US regulator urges MFA and puts banks on notice – not reasonably protecting data is illegal
A U.S. consumer finance regulator has published a circular warning that insufficient security for consumer biometric and other personal data is illegal under federal law. Multi-factor authentication is singled out as a method of making data security sufficient.
Anyone reading that who still thinks it will never happen to them is invited to read on to find out about the tech company who just fell victim.
The Consumer Financial Protection Bureau says that not protecting the data can be found to be an unfair practice under 12 U.S.C. 5536 for financial institutions. Officials cite preventative practices that can minimize risk.
Using industry standards to secure consumer data is a reasonable way to avoid harm, according to the bureau.
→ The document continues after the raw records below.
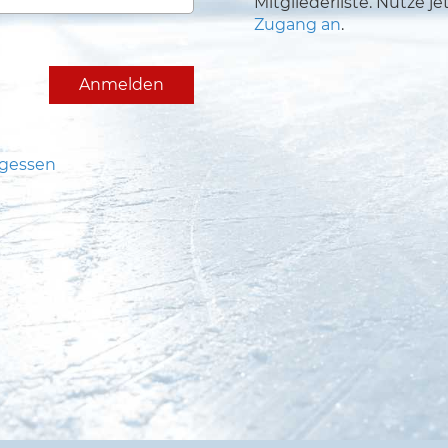
Mitgliederliste. Nutze je
Zugang an
.
rgessen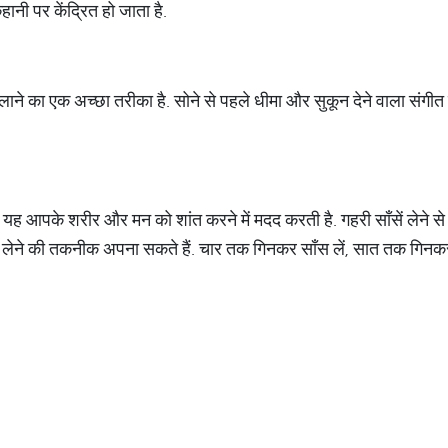
नी पर केंद्रित हो जाता है.
लाने का एक अच्छा तरीका है. सोने से पहले धीमा और सुकून देने वाला संगीत
यह आपके शरीर और मन को शांत करने में मदद करती है. गहरी साँसें लेने 
 लेने की तकनीक अपना सकते हैं. चार तक गिनकर साँस लें, सात तक गिन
And doing so is not “outweighed by countervailing benefits to consumers or competition.”
The government says it is confident that no court has or will find a countervailing silver lining in the injury a consumer suffers due to or likely due to poor security practices.
Poor software update policies, ID authentication and password management “are likely to cause substantial injury to consumers.” What is more, actual harm can occur even if there is no data breach because the impact of losing some data could have great and irreparable damage.
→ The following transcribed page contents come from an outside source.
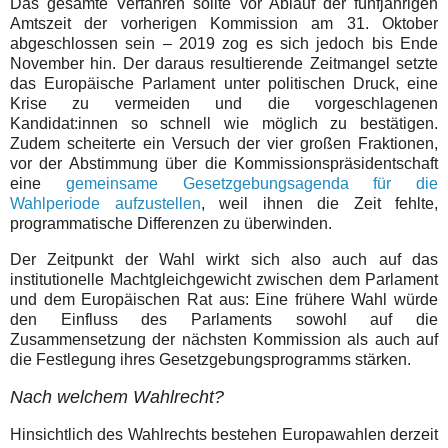
Das gesamte Verfahren sollte vor Ablauf der fünfjährigen
Amtszeit der vorherigen Kommission am 31. Oktober
abgeschlossen sein – 2019 zog es sich jedoch bis Ende
November hin. Der daraus resultierende Zeitmangel setzte
das Europäische Parlament unter politischen Druck, eine
Krise zu vermeiden und die vorgeschlagenen
Kandidat:innen so schnell wie möglich zu bestätigen.
Zudem scheiterte ein Versuch der vier großen Fraktionen,
vor der Abstimmung über die Kommissionspräsidentschaft
eine
gemeinsame Gesetzgebungsagenda für die
Wahlperiode aufzustellen
, weil ihnen die Zeit fehlte,
programmatische Differenzen zu überwinden.
Der Zeitpunkt der Wahl wirkt sich also auch auf das
institutionelle Machtgleichgewicht zwischen dem Parlament
und dem Europäischen Rat aus: Eine frühere Wahl würde
den Einfluss des Parlaments sowohl auf die
Zusammensetzung der nächsten Kommission als auch auf
die Festlegung ihres Gesetzgebungsprogramms stärken.
Nach welchem Wahlrecht?
Hinsichtlich des Wahlrechts bestehen Europawahlen derzeit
The bureau points out that multi-factor authentication (as prescribed by the FIDO Alliance), strict password management and software updates all can make it harder to steal or leak biometric and other consumer data.
Nothing is foolproof, however.
Tech and science publication Ars Technica has reported on two digital security companies have been hit with phishing attack by “an advanced threat actor.”
Three employees at content platform Cloudflare fell for the attack. The company appears to have been spared unauthorized access to its systems because it uses hardware-based MFA keys.
Twilio, a two-factor authentication services firm, was not so lucky. Multiple employees were fooled into disclosing credentials that then were used to get access to internal access including to multiple customer accounts.
Ars Technica has a detailed outline of how the attacks, apparently related, were accomplished.